Whatever the case, it counts as a happy ending for all three concerned: if it's all platonic save between Walter and Laura, then Marian gets to live with her beloved half-sister and Fire-Forged Friend Walter; if it is sexual, well, then it goes on behind closed doors and they're all happy that way too.

[identity profile] jordan179.livejournal.com 2013-07-11 02:00 pm (UTC)(link)
Got thrown out of a pseudo-medieval-setting book recently. . . the heroine didn't want to get married. Her friend laughed at the very notion, but no, she didn't want to. . .

And this in a culture where she might as well have said that she didn't want to curtsey to the king.


To be fair, both are believable as an expression of the character's immaturity. Though she'd curtsey to people of higher social status out of fear; indulgent parents might humor the other peculiarity until they had a specific match in mind.

However, when they did have a specific match in mind, they'd probably insist on it. Up until the 18th century, it was considered extremely (perhaps foolishly) liberal of parents to give their daughter the right of refusal of an unwanted match. This was all the more the case as one moved up the social ladder, because marriages involving noble or gentle families were of greater import than those involving commoners; even the mercantile classes were careful about whom their children married.

When one combines this with the facts that we are talking about girls who were usually minors, and that it was considered utterly-normal to physically-discipline a recalcitrant child, things could get ugly if a girl didn't like the match and her parents really wanted her to marry the man.

But in any case, girls looked forward to marrying in general. Marriage meant that they would become either a female head of household or at least of a sub-household within the larger one; lack of marriage would mean being permanently dependent upon one's relatives.
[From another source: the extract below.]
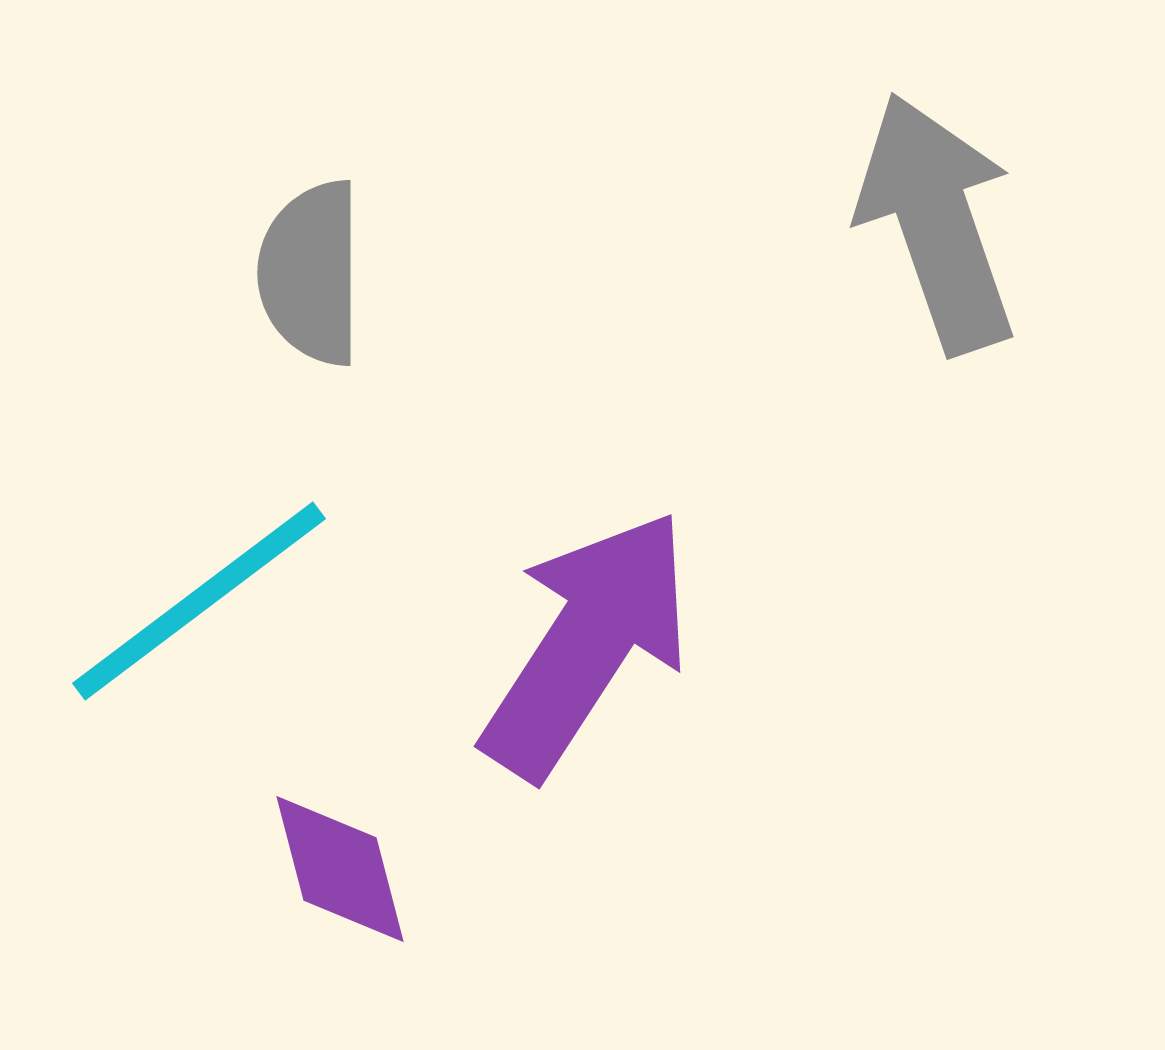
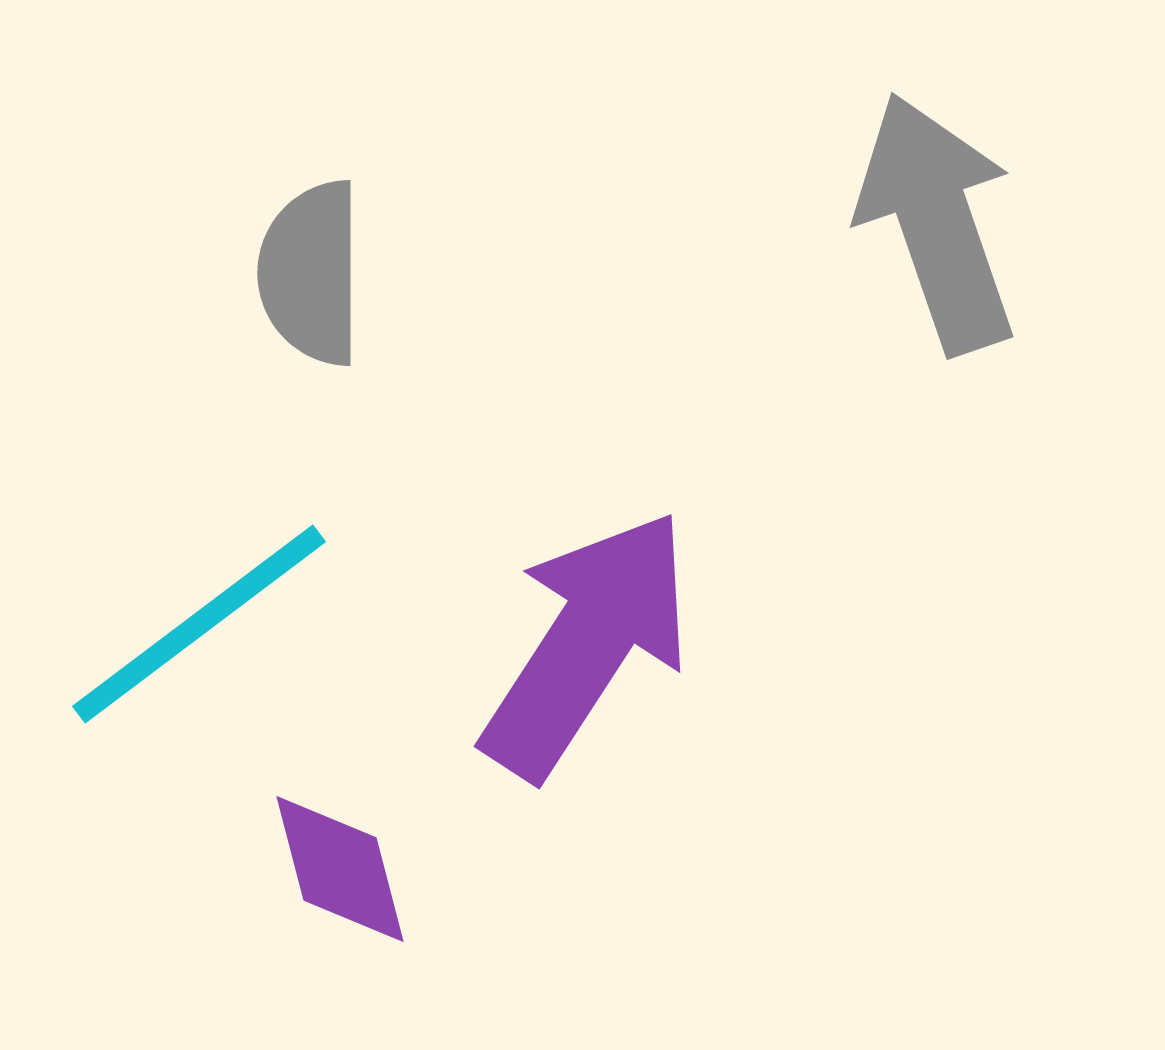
cyan line: moved 23 px down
There was also no other honorable way for anyone of the middle classes or above to have children, or even sexual relations.

Let those whom Nature hath not made for store,
Harsh featureless and rude, barrenly perish:
Look, whom she best endow'd she gave the more;
Which bounteous gift thou shouldst in bounty cherish:
She carved thee for her seal, and meant thereby
Thou shouldst print more, not let that copy die ...


The interesting thing about this is that it was written well before biological evolution had been discovered, yet it contains the core of the Darwinian reason why non-reproduction constitutes biological failure. At least it shows a better understanding of evolution than does the behavior of many modern feminists or pseudo-feminists.

[identity profile] jordan179.livejournal.com 2013-07-11 02:33 pm (UTC)(link)
But it's unsurprising that evolution doesn't require knowledge. Hasn't for billions of years.

Quite true.

One of the funny things about this is that, in human societies, cultural evolution has operated to make the basic demands of biological evolution part of "folk wisdom." The university-eductated feminists claim to revere such folk wisdom (because it's pre-industrial) yet they totally miss and actively reject its main precepts, as regards marriage and children. Which is to say they are rejecting those of its precepts most central to the human condition!